Study material:
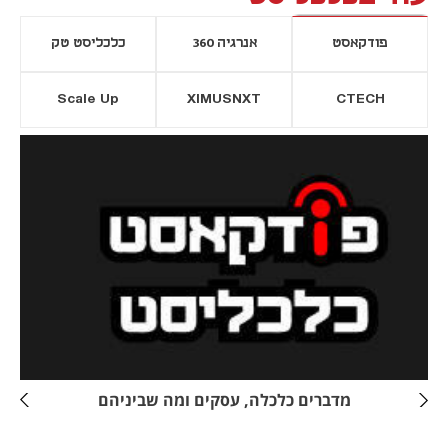
פודקאסט
אנרגיה 360
כלכליסט טק
Scale Up
XIMUSNXT
CTECH
יסייה חדשה
נפתח בכרטיסייה חדשה
מדברים כלכלה, עסקים ומה שביניהם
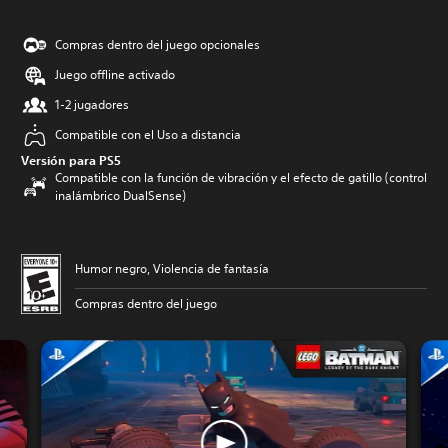
Compras dentro del juego opcionales
Juego offline activado
1-2 jugadores
Compatible con el Uso a distancia
Versión para PS5
Compatible con la función de vibración y el efecto de gatillo (control
inalámbrico DualSense)
Humor negro, Violencia de fantasía
Compras dentro del juego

Work instruction: Write down exactly the line that contains "Compatible con el Uso a distancia" along with all later lines of the material, ending at its final line.

Response area:
Compatible con el Uso a distancia
Versión para PS5
Compatible con la función de vibración y el efecto de gatillo (control
inalámbrico DualSense)
Humor negro, Violencia de fantasía
Compras dentro del juego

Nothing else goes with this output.